Eckart-Young and Truncated SVD

A proof that the truncated SVD is the best rank-k approximation in Frobenius norm.
Modified

April 26, 2026

Keywords

proof, svd, low-rank approximation, eckart-young

1 Claim

We want the theorem behind the slogan

keep the top singular directions and you get the best low-rank matrix.

Theorem 1 (Theorem) Let

\[ A = \sum_{i=1}^r \sigma_i u_i v_i^\top \]

be the thin SVD of \(A \in \mathbb{R}^{m \times n}\), with \(\sigma_1 \ge \cdots \ge \sigma_r > 0\).

For \(1 \le k < r\), define the truncated SVD

\[ A_k = \sum_{i=1}^k \sigma_i u_i v_i^\top. \]

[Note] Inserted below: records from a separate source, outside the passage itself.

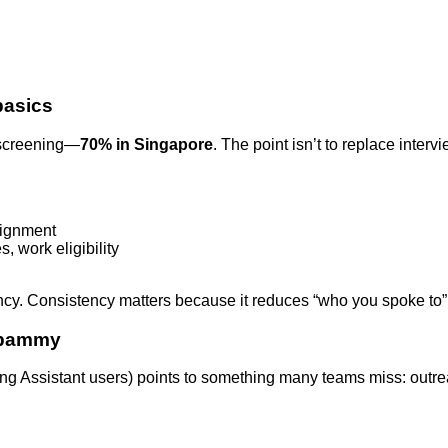
basics
e-screening—
70% in Singapore
. The point isn’t to replace inter
alignment
, work eligibility
cy. Consistency matters because it reduces “who you spoke to” 
 spammy
ing Assistant users) points to something many teams miss: outrea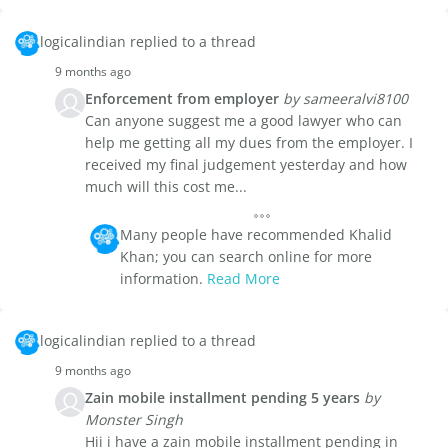
logicalindian replied to a thread
9 months ago
Enforcement from employer
by sameeralvi8100
Can anyone suggest me a good lawyer who can
help me getting all my dues from the employer. I
received my final judgement yesterday and how
much will this cost me...
Many people have recommended Khalid
Khan; you can search online for more
information.
Read More
logicalindian replied to a thread
9 months ago
Zain mobile installment pending 5 years
by
Monster Singh
Hii i have a zain mobile installment pending in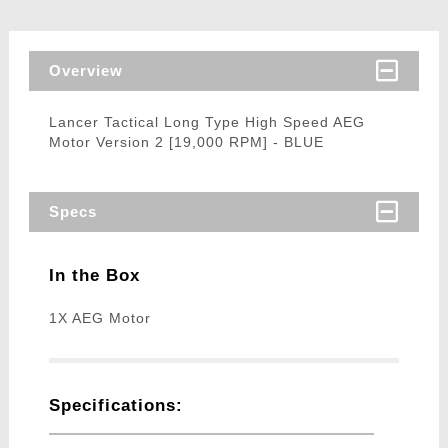
Overview
Lancer Tactical Long Type High Speed AEG
Motor Version 2 [19,000 RPM] - BLUE
Specs
In the Box
1X AEG Motor
Specifications: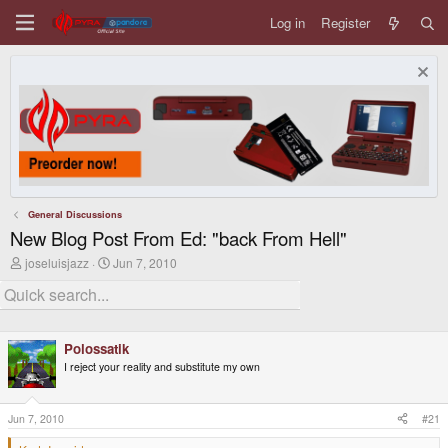
Log in
Register
General Discussions
New Blog Post From Ed: "back From Hell"
T
S
joseluisjazz
Jun 7, 2010
h
t
r
a
e
r
a
t
d
d
Polossatik
s
a
t
t
I reject your reality and substitute my own
a
e
r
t
Jun 7, 2010
#21
e
r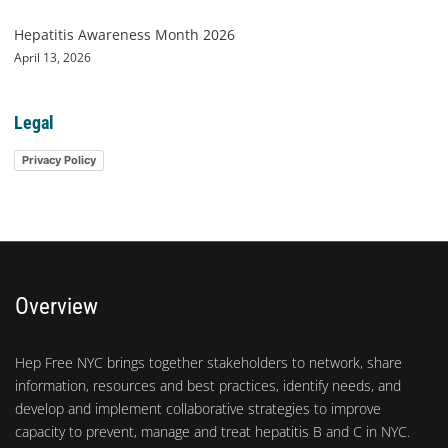
Hepatitis Awareness Month 2026
April 13, 2026
Legal
Privacy Policy
Overview
Hep Free NYC brings together stakeholders to network, share
information, resources and best practices, identify needs, and
develop and implement collaborative strategies to improve
capacity to prevent, manage and treat hepatitis B and C in NYC.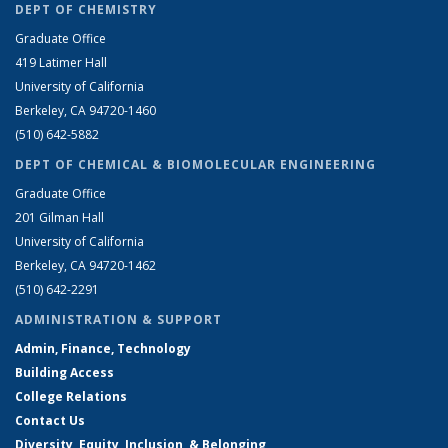
DEPT OF CHEMISTRY
Graduate Office
419 Latimer Hall
University of California
Berkeley, CA 94720-1460
(510) 642-5882
DEPT OF CHEMICAL & BIOMOLECULAR ENGINEERING
Graduate Office
201 Gilman Hall
University of California
Berkeley, CA 94720-1462
(510) 642-2291
ADMINISTRATION & SUPPORT
Admin, Finance, Technology
Building Access
College Relations
Contact Us
Diversity, Equity, Inclusion, & Belonging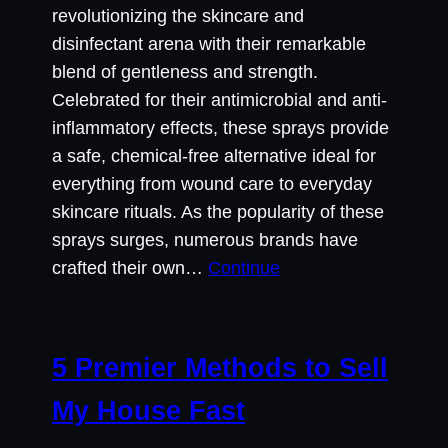
revolutionizing the skincare and
disinfectant arena with their remarkable
blend of gentleness and strength.
Celebrated for their antimicrobial and anti-
inflammatory effects, these sprays provide
a safe, chemical-free alternative ideal for
everything from wound care to everyday
skincare rituals. As the popularity of these
sprays surges, numerous brands have
crafted their own…
Continue
5 Premier Methods to Sell
My House Fast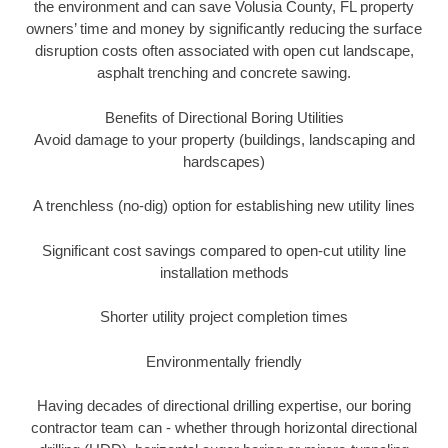
the environment and can save Volusia County, FL property
owners’ time and money by significantly reducing the surface
disruption costs often associated with open cut landscape,
asphalt trenching and concrete sawing.
Benefits of Directional Boring Utilities
Avoid damage to your property (buildings, landscaping and
hardscapes)
A trenchless (no-dig) option for establishing new utility lines
Significant cost savings compared to open-cut utility line
installation methods
Shorter utility project completion times
Environmentally friendly
Having decades of directional drilling expertise, our boring
contractor team can - whether through horizontal directional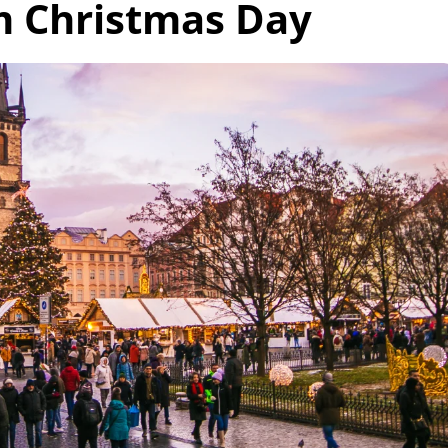
 Christmas Day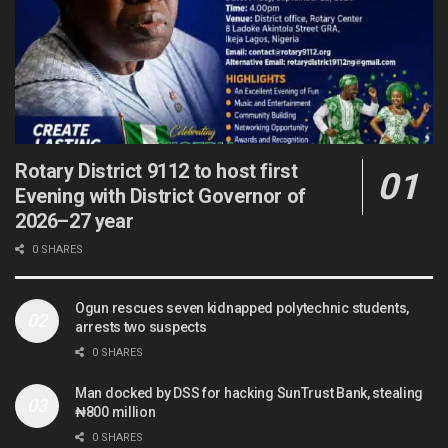
Rotary District 9112 to host first
Evening with District Governor of
2026–27 year
0 SHARES
Ogun rescues seven kidnapped polytechnic students,
arrests two suspects
0 SHARES
Man docked by DSS for hacking SunTrust Bank, stealing
₦800 million
0 SHARES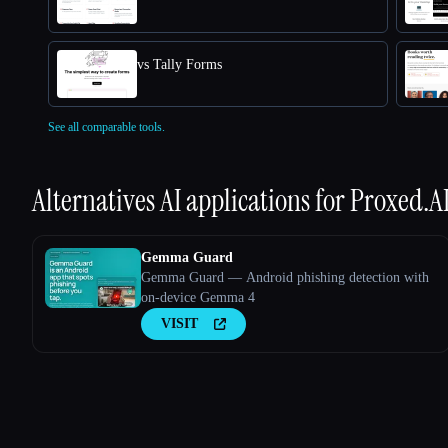
vs Tally Forms
See all comparable tools.
Alternatives AI applications for
Proxed.A
Gemma Guard
Gemma Guard — Android phishing detection with
on-device Gemma 4
VISIT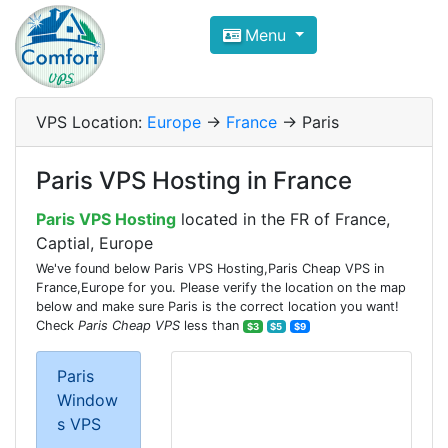
Compare VPS Hosting and Dedic
Menu
ComfortVPS is here to help you
find the right ho
Focus on cheap Windows VPS Hosting and Linux
VPS Location:
Europe
->
France
-> Paris
Paris VPS Hosting in France
Paris VPS Hosting
located in the FR of France,
Captial, Europe
We've found below Paris VPS Hosting,Paris Cheap VPS in
France,Europe for you. Please verify the location on the map
below and make sure Paris is the correct location you want!
Check
Paris Cheap VPS
less than
$3
$5
$9
Paris
Window
s VPS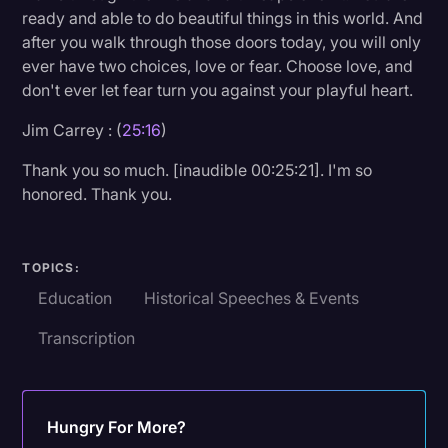
ready and able to do beautiful things in this world. And
after you walk through those doors today, you will only
ever have two choices, love or fear. Choose love, and
don't ever let fear turn you against your playful heart.
Jim Carrey : (
25:16
)
Thank you so much. [inaudible 00:25:21]. I'm so
honored. Thank you.
TOPICS:
Education
Historical Speeches & Events
Transcription
Hungry For More?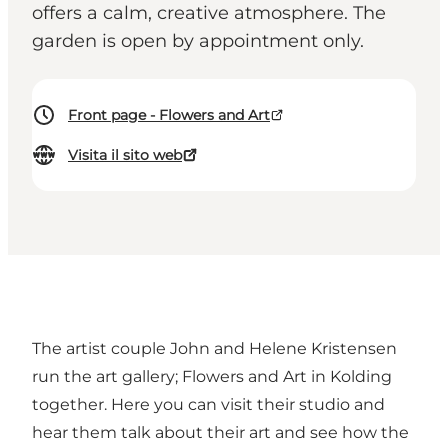
offers a calm, creative atmosphere. The
garden is open by appointment only.
Front page - Flowers and Art
Visita il sito web
The artist couple John and Helene Kristensen
run the art gallery; Flowers and Art in Kolding
together. Here you can visit their studio and
hear them talk about their art and see how the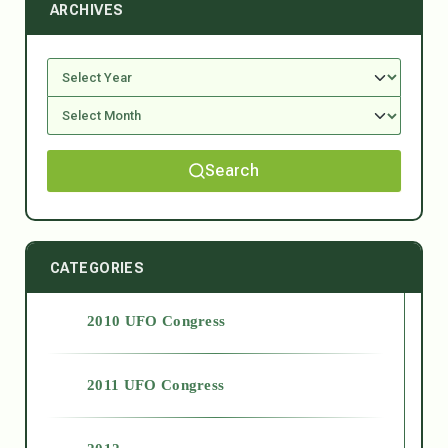
ARCHIVES
Search
CATEGORIES
2010 UFO Congress
2011 UFO Congress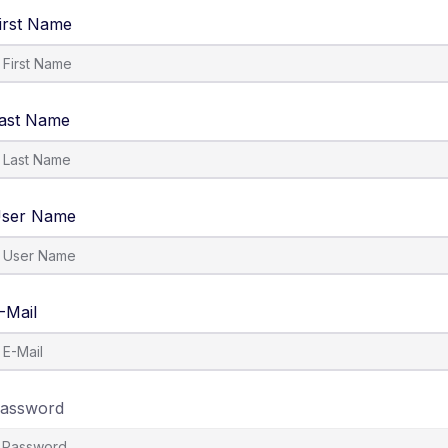
irst Name
ast Name
ser Name
-Mail
assword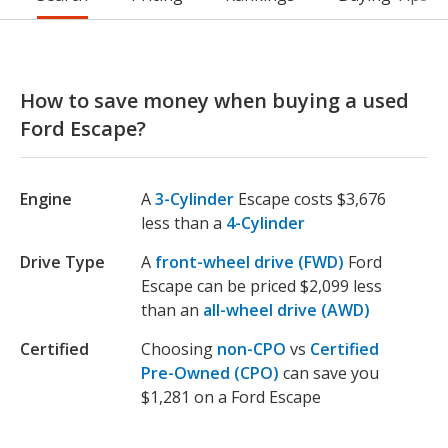
How to save money when buying a used
Ford Escape?
Engine
A
3-Cylinder
Escape costs $3,676
less than a
4-Cylinder
Drive Type
A
front-wheel drive (FWD)
Ford
Escape can be priced $2,099 less
than an
all-wheel drive (AWD)
Certified
Choosing
non-CPO
vs
Certified
Pre-Owned (CPO)
can save you
$1,281 on a Ford Escape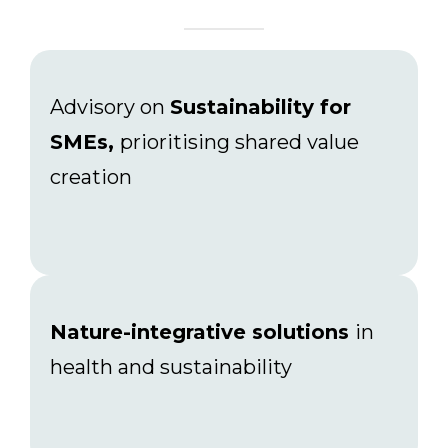
Advisory on
Sustainability for
SMEs,
prioritising shared value
creation
Nature-integrative solutions
in
health and sustainability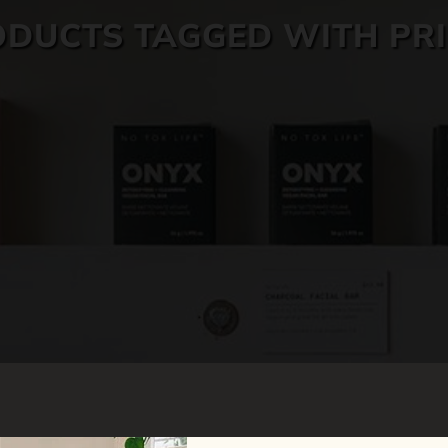
DUCTS TAGGED WITH PR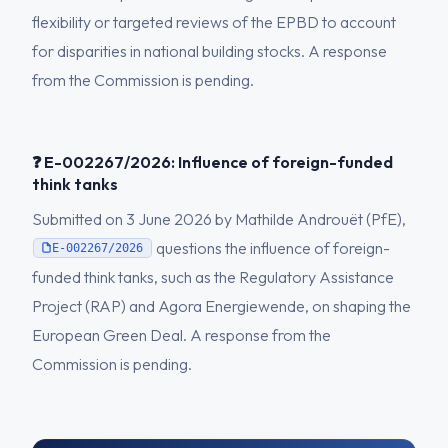
flexibility or targeted reviews of the EPBD to account
for disparities in national building stocks. A response
from the Commission is pending.
❓ E-002267/2026: Influence of foreign-funded
think tanks
Submitted on 3 June 2026 by Mathilde Androuët (PfE),
questions the influence of foreign-
E-002267/2026
funded think tanks, such as the Regulatory Assistance
Project (RAP) and Agora Energiewende, on shaping the
European Green Deal. A response from the
Commission is pending.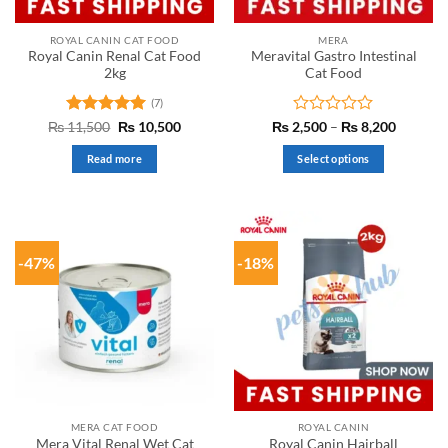
ROYAL CANIN CAT FOOD
MERA
Royal Canin Renal Cat Food
Meravital Gastro Intestinal
2kg
Cat Food
(7)
Rated
5
Original
Current
Rated
Price
₨
11,500
₨
10,500
₨
2,500
–
₨
8,200
price
price
range:
out of 5
0
was:
is:
₨ 2,50
out
Read more
Select options
₨ 11,500.
₨ 10,500.
through
of
₨ 8,20
This
5
product
has
multiple
-47%
-18%
variants.
The
options
may
be
chosen
on
the
MERA CAT FOOD
ROYAL CANIN
product
Mera Vital Renal Wet Cat
Royal Canin Hairball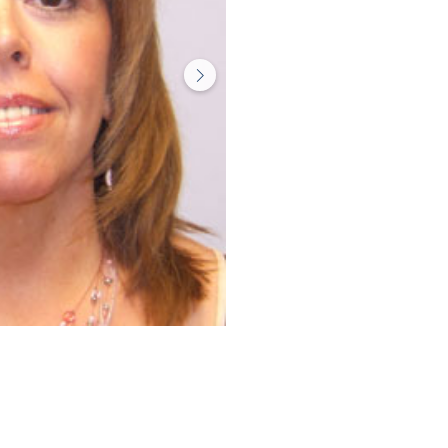
Before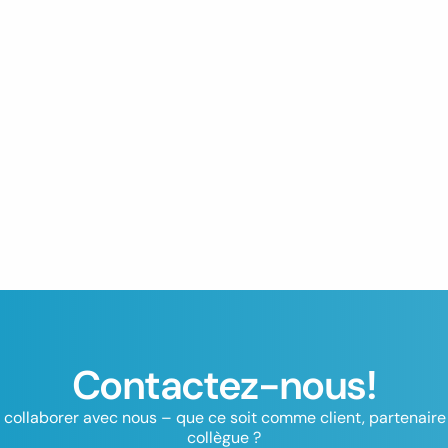
Contactez-nous!
 collaborer avec nous – que ce soit comme client, partenaire 
collègue ?
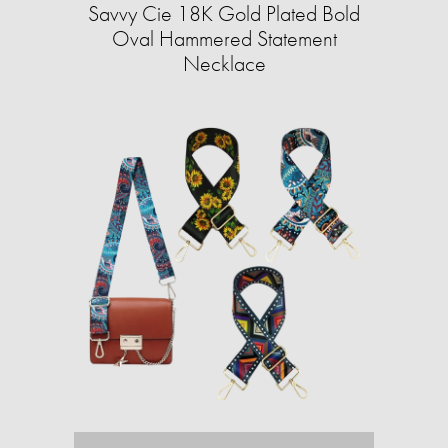
Savvy Cie 18K Gold Plated Bold
Oval Hammered Statement
Necklace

Then for every matrix \(B\) with \(\operatorname{rank}(B) \le k\),

\[ \|A-A_k\|_F \le \|A-B\|_F. \]

Moreover,

\[ \|A-A_k\|_F^2 = \sum_{i=k+1}^r \sigma_i^2. \]

2 Why This Proof Matters

This proof is worth learning because it keeps reappearing in disguised form:

  • PCA is the same theorem applied to a centered data matrix
  • randomized low-rank algorithms are measured against the truncated SVD benchmark
  • matrix denoising and compression arguments often reduce to the same rank-\(k\) comparison
  • later spectral proofs reuse the same pattern of rotating into the singular-vector basis

3 Dependencies

  • orthogonal matrices preserve Frobenius norm
  • singular vectors give orthonormal bases
  • orthogonal projection onto a \(k\)-dimensional subspace maximizes captured energy when the subspace aligns with dominant singular directions
  • for a matrix \(M\), \(\|M\|_F^2\) is the sum of squares of its entries

4 Strategy Before Details

The proof has two steps.

  1. Show that \(A_k\) leaves behind exactly the tail singular values, so its error is easy to compute.
  2. Show that every other rank-\(k\) matrix must miss at least that much energy.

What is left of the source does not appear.